Closed seabbs closed 1 year ago

seabbs commented 1 year ago

Suggestion from @sbfnk to use this Ebola example: https://www.pnas.org/doi/full/10.1073/pnas.1518587113#supplementary-materials

seabbs commented 1 year ago

(sorry for slight radio silence - will catch back up elsewhere shortly).

I have added this data and wrangled it into the right format for our pipeline (except for model fitting). I've also flagged some points in time to evaluate as a test (see below). This outbreak is interesting due to the delayed take-off. I think potentially you were right and we do want to compare time-varying delay distributions. May need a little thought on how we want to dio this if we want to.

We may also want to compare the untruncated distribution you would estimate once that cohort is fully observed vs the truncated data we see at the time. I am not sure if we would want to do this for all models as that does leave what to do about censoring up in the air.

cases dist120 dist160

parksw3 commented 1 year ago

(sorry for slight radio silence - will catch back up elsewhere shortly).

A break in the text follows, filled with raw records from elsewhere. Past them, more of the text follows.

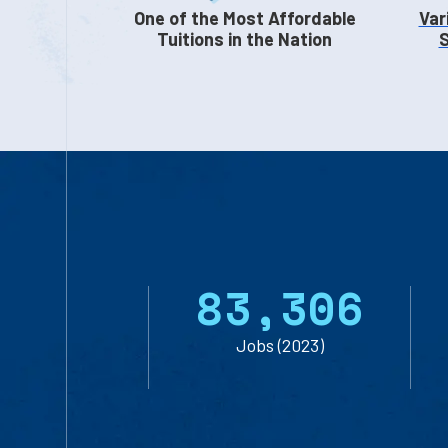
One of the Most Affordable
Var
Tuitions in the Nation
S
8
3
,
3
0
6
Jobs (2023)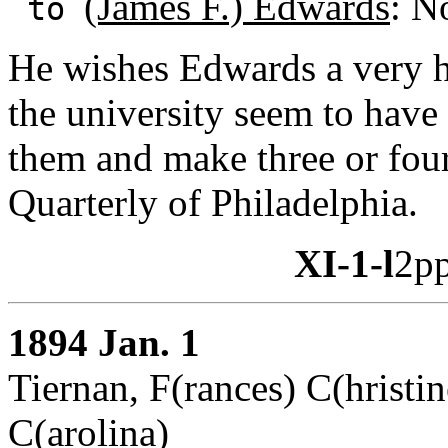
(James F.) Edwards
: N
to
He wishes Edwards a very h
the university seem to have
them and make three or four 
Quarterly of Philadelphia.
XI-1-l
2pp
1894 Jan. 1
Tiernan, F(rances) C(hristin
C(arolina)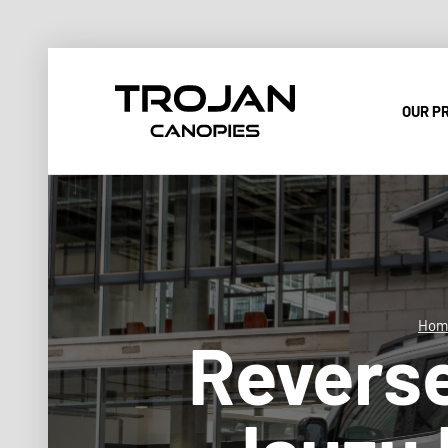
OUR P
Hom
Revers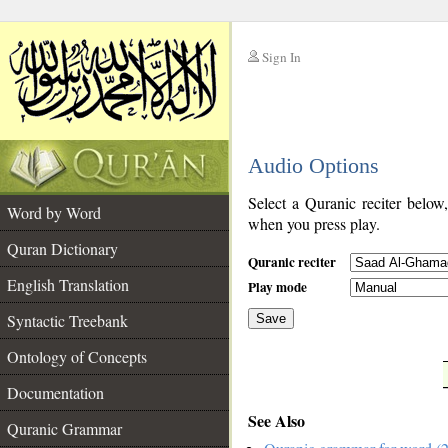
Sign In
__
Audio Options
__
Select a Quranic reciter below
Word by Word
when you press play.
Quran Dictionary
Quranic reciter
English Translation
Play mode
Syntactic Treebank
Save
Ontology of Concepts
__
Documentation
See Also
Quranic Grammar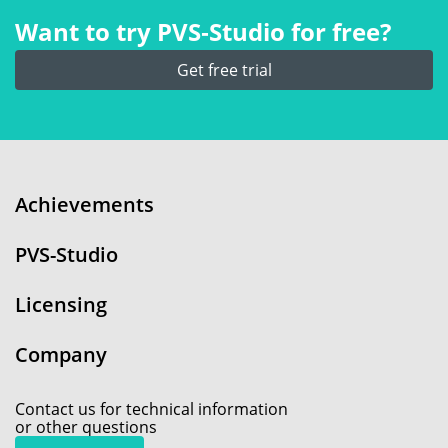
Want to try PVS‑Studio for free?
Get free trial
Achievements
PVS-Studio
Licensing
Company
Contact us for technical information
or other questions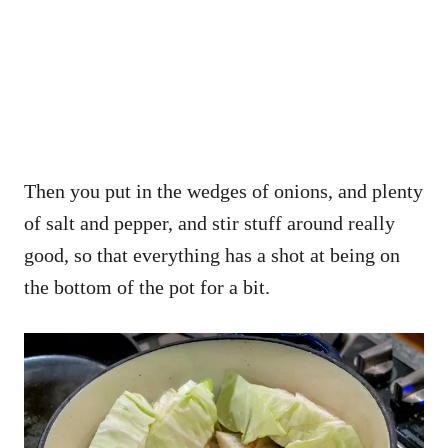
Then you put in the wedges of onions, and plenty
of salt and pepper, and stir stuff around really
good, so that everything has a shot at being on
the bottom of the pot for a bit.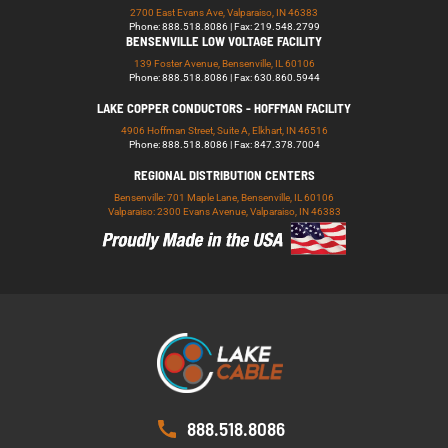
2700 East Evans Ave, Valparaiso, IN 46383
Phone: 888.518.8086 | Fax: 219.548.2799
BENSENVILLE LOW VOLTAGE FACILITY
139 Foster Avenue, Bensenville, IL 60106
Phone: 888.518.8086 | Fax: 630.860.5944
LAKE COPPER CONDUCTORS - HOFFMAN FACILITY
4906 Hoffman Street, Suite A, Elkhart, IN 46516
Phone: 888.518.8086 | Fax: 847.378.7004
REGIONAL DISTRIBUTION CENTERS
Bensenville: 701 Maple Lane, Bensenville, IL 60106
Valparaiso: 2300 Evans Avenue, Valparaiso, IN 46383
888.518.8086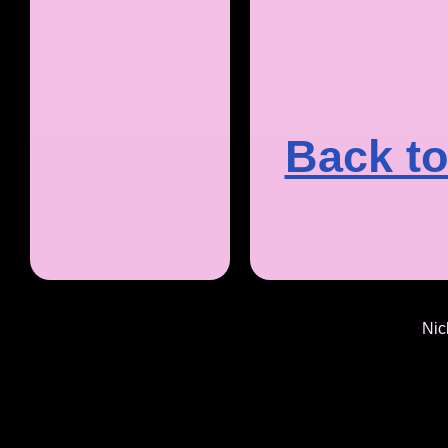
Back to
Nic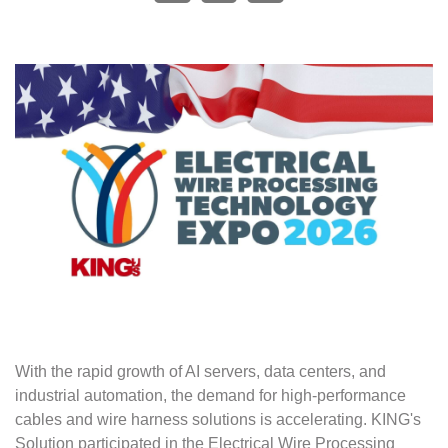
With the rapid growth of AI servers, data centers, and
industrial automation, the demand for high-performance
cables and wire harness solutions is accelerating. KING's
Solution participated in the Electrical Wire Processing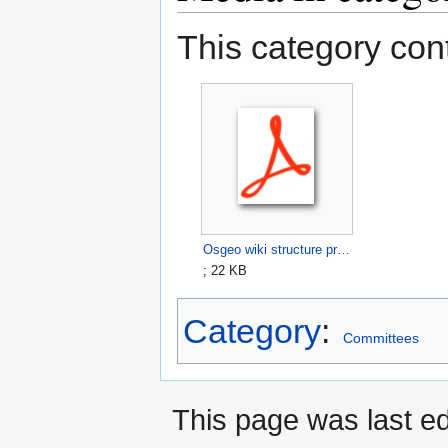
This category cont
Osgeo wiki structure proposal draft.pdf
; 22 KB
Category
:
Committees
This page was last ed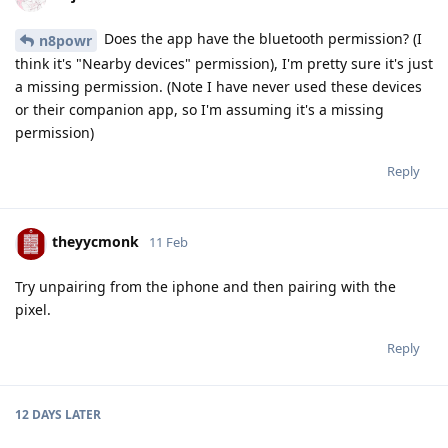
Does the app have the bluetooth permission? (I
n8powr
think it's "Nearby devices" permission), I'm pretty sure it's just
a missing permission. (Note I have never used these devices
or their companion app, so I'm assuming it's a missing
permission)
Reply
theyycmonk
11 Feb
Try unpairing from the iphone and then pairing with the
pixel.
Reply
12 DAYS
LATER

No worries at all. I've also been getting a bit busy with other work.

I think potentially you were right and we do want to compare time-varying delay distributions. May need a little thought on how we want to dio this if we want to.

Something like mean~s(ptime) (though this is an extreme simplification). I think this is where using discrete time variables can be useful too. Not sure how we would do time-varying delays + censoring without making our heads explode (and is it worth the effort?).

We may also want to compare the untruncated distribution you would estimate once that cohort is fully observed vs the truncated data we see at the time. I am not sure if we would want to do this for all models as that does leave what to do about censoring up in the air.

Good point. I've also done some comparisons of methods across untruncated distributions here https://github.com/parksw3/dynamicaltruncation/issues/27.

seabbs commented 1 year ago

We can do time-varying delays with censoring without any extra effort can't we? though we might have to assume that the delays themselves are discrete but the observations aren't? If we want to relax that then yes it becomes pretty insane and likely not worth doing.

I am just adding the retrospective counterfactual for each estimation time. I'd suggest we just compare to this (making it different from the simulations that baseline on the ground truth) and leave time-varying delays for another time?

parksw3 commented 1 year ago

We can do time-varying delays with censoring without any extra effort can't we?

I'm not sure. Ideally, we want to allow the mean to vary across ptime, which is a censored variable. If we make an assumption that the mean delay doesn't change within a day, we can do it. Otherwise, putting something smooth is probably a very good approximation, but technically not correct. It becomes more of a problem if the censoring window becomes wider.

seabbs commented 1 year ago

Yes agree.

Here though shall we just stick with the simple fixed case and compare to the cohort distribution (i.e the fully observed one)? It means we are leaving something on the table but perhaps that should be the subject of more work (i.e time-varying and strata varying delays perhaps?)

seabbs commented 1 year ago

This has been added in so closing. Opening a separate issue for time-varying delays (i.e we discuss them).